America has so much webspace, so it becomes the main producer of all internet porno, but this is a question of mass. Some other nations in and of themselves have a higher porn percentage than USA does, not all but some, I figure…
Almost as dangerous as the logic-paralyzing & stupefying urges that strike during puberty.
Wisdom is quantifyable & requires experience. It is a form of “maturity”.
The entire “kids shouldn’t fuck” concept is “suppressive” in the eyes of postmodern hedonism…
Perhaps these decaying morals are just a sign of an even deeper issue, a shifting of world view and human priorities. The complete death of human spirituality. The foundations of western society, the foundations of morality, the religion has fallen. Now there is spiritual and moral anarchy?
Yet another person who didn’t read the article. The stats were for the percentage of material portraying child abuse held on the websites of different countries, which as I said doesn’t bear any necessary connection to the abuse in those countries…

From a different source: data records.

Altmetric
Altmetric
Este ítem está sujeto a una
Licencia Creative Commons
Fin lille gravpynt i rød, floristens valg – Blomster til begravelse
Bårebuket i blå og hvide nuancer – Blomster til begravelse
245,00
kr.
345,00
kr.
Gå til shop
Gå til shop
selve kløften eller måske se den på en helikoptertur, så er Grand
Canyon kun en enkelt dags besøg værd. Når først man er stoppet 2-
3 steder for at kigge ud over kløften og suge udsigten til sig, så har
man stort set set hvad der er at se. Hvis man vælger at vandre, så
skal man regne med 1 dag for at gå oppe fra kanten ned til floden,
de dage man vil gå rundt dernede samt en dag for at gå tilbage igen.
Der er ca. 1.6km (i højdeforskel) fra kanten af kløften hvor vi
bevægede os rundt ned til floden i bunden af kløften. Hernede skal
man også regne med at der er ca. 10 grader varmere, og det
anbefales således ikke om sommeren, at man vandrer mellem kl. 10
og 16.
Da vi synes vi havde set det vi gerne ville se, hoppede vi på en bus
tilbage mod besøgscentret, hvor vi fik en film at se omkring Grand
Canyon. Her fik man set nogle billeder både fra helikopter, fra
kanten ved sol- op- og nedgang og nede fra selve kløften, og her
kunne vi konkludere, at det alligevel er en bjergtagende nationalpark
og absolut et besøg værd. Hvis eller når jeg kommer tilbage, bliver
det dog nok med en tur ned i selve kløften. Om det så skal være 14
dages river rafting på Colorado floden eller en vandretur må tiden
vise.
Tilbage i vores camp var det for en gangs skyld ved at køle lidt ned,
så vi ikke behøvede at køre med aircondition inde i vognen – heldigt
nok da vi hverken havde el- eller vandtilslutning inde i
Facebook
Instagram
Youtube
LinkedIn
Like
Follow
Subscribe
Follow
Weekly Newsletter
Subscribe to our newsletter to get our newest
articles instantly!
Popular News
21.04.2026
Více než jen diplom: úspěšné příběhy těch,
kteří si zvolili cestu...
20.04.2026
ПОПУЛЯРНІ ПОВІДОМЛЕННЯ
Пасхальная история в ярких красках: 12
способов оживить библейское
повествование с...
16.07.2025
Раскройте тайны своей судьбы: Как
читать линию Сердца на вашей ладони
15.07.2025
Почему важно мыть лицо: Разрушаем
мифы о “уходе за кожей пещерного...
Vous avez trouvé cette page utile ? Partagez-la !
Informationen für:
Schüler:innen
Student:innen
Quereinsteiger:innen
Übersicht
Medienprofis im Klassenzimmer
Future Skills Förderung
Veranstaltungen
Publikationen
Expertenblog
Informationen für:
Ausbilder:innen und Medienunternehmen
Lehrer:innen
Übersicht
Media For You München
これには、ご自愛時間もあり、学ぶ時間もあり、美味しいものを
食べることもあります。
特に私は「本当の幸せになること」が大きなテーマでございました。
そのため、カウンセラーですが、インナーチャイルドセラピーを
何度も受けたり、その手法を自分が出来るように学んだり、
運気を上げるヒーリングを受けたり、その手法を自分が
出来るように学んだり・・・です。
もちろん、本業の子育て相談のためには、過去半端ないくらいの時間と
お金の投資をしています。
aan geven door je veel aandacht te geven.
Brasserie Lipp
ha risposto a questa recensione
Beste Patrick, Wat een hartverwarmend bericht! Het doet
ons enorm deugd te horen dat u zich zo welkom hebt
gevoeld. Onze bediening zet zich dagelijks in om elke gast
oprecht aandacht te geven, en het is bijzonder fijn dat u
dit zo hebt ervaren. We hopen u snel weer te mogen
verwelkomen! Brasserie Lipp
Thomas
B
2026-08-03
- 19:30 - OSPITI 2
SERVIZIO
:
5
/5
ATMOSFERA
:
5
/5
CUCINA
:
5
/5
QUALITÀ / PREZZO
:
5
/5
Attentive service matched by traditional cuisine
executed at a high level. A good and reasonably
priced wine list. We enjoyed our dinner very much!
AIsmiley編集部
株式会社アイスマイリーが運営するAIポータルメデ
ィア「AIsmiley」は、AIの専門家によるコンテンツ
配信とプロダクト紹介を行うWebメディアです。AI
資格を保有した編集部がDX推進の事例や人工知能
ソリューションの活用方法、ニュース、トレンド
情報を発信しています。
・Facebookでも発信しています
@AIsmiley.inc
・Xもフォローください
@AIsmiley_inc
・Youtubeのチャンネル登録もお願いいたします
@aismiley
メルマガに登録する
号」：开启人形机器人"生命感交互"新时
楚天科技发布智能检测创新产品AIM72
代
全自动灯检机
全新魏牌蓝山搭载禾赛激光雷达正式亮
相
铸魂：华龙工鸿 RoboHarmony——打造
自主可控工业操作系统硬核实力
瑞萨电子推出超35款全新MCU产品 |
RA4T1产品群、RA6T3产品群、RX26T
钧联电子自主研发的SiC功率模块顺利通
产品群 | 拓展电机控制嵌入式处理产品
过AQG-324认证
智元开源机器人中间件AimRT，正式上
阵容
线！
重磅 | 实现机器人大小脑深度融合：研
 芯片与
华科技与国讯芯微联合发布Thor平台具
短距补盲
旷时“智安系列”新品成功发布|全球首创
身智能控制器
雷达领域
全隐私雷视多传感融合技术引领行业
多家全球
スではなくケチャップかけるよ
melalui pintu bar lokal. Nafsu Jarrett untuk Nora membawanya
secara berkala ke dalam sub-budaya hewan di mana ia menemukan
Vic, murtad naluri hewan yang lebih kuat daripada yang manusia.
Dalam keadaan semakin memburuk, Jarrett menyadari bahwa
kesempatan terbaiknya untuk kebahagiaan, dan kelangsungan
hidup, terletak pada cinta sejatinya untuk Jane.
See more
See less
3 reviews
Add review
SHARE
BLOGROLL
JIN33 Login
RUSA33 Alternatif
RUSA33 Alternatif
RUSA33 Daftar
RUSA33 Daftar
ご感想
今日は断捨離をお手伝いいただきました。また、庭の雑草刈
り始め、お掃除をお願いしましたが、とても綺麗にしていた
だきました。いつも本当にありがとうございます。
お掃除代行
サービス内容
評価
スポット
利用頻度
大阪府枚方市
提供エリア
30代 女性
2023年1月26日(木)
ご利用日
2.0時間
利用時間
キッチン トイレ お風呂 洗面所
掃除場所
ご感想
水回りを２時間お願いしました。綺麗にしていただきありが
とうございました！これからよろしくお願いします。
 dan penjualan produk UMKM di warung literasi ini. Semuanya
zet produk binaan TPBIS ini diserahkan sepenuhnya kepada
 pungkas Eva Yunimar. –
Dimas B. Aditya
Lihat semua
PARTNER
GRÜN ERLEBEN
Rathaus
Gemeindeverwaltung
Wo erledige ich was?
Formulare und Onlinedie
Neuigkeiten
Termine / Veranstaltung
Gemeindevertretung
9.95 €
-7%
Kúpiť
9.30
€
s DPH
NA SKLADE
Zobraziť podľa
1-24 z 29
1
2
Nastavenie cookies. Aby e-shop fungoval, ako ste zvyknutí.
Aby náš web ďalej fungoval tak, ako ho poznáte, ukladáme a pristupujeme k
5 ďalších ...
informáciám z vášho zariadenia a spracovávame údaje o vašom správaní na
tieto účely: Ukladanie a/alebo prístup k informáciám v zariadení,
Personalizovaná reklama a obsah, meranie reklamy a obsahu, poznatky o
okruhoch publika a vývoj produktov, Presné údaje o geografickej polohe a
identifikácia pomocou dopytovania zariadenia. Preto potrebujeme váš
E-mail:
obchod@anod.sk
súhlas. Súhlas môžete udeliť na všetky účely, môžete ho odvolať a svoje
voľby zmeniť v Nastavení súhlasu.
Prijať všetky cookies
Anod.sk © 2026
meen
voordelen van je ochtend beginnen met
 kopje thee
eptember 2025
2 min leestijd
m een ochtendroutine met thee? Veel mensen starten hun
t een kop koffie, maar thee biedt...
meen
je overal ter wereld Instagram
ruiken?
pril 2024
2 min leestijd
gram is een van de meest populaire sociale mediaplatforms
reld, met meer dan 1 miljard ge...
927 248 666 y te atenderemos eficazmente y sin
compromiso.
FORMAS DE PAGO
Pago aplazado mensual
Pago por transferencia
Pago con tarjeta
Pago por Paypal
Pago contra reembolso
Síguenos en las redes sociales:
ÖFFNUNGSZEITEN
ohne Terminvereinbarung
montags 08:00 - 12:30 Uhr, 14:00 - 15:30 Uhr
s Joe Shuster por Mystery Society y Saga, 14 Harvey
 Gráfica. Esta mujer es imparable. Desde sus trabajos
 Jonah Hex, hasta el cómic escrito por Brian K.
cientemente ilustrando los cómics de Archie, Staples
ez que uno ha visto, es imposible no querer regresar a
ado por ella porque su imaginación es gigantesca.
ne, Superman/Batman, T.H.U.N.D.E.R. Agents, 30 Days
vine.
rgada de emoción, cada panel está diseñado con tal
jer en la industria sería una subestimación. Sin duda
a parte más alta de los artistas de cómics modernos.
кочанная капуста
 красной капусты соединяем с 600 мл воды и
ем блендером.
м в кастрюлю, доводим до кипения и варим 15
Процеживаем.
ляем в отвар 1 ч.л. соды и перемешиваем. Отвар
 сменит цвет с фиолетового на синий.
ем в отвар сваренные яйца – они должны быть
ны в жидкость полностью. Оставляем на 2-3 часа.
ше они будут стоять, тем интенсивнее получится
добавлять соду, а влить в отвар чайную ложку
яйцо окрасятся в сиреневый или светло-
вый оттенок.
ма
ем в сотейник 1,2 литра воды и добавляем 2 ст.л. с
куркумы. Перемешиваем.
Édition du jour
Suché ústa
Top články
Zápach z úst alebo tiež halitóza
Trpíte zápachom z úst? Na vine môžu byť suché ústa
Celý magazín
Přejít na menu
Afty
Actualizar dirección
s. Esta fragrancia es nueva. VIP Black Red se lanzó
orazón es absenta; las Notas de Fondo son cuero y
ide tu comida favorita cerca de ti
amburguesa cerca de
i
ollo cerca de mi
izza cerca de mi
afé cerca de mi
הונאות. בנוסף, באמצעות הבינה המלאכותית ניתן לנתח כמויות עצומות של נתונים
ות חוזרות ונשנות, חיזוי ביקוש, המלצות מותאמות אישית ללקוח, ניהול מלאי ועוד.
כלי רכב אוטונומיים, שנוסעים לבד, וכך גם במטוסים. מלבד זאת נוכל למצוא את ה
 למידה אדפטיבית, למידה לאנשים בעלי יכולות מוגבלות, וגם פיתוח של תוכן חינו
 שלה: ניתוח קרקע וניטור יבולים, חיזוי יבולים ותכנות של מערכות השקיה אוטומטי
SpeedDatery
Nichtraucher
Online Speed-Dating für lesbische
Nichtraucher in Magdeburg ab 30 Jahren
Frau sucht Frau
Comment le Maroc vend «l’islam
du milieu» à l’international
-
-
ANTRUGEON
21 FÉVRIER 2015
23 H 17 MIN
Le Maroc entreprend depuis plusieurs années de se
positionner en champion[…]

Right, I did not read the article as the implication was that child abuse is 51% in the USA. Also, I did not see you mention " which as I said doesn’t bear any necessary connection to the abuse in those countries…"
Hello Aspacia,
Apologies for taking so long to reply.
All of which is neatly irrelevent to the point at issue. The points at issue are not whether NAMBLA or the PNVD are right to call for a change in the law, since I’m pretty sure we all agree that they are not, and that such a change in the law would be the wrong decision for various reasons, including the ones you outline. The point at issue is whether or not NAMBLA/PNVD should be allowed to campaign for a change in the law.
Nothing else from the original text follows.